[[ Input data open ]]

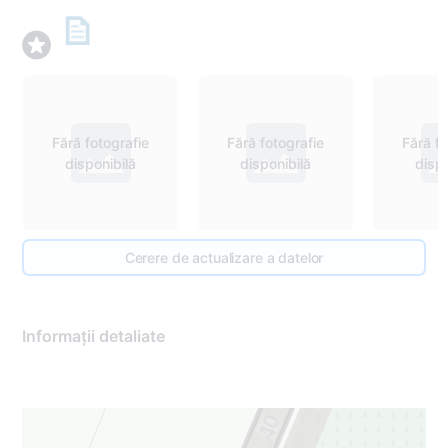
Fără fotografie
Fără fotografie
Fără fo
disponibilă
disponibilă
dispo
Cerere de actualizare a datelor
Informații detaliate
18
40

[[ Input data closed ]]

Activity -> Return every entry above exactly. Pictures stay out.

Result of the task ->
Fără fotografie
Fără fotografie
Fără fo
disponibilă
disponibilă
dispo
Cerere de actualizare a datelor
Informații detaliate
18
40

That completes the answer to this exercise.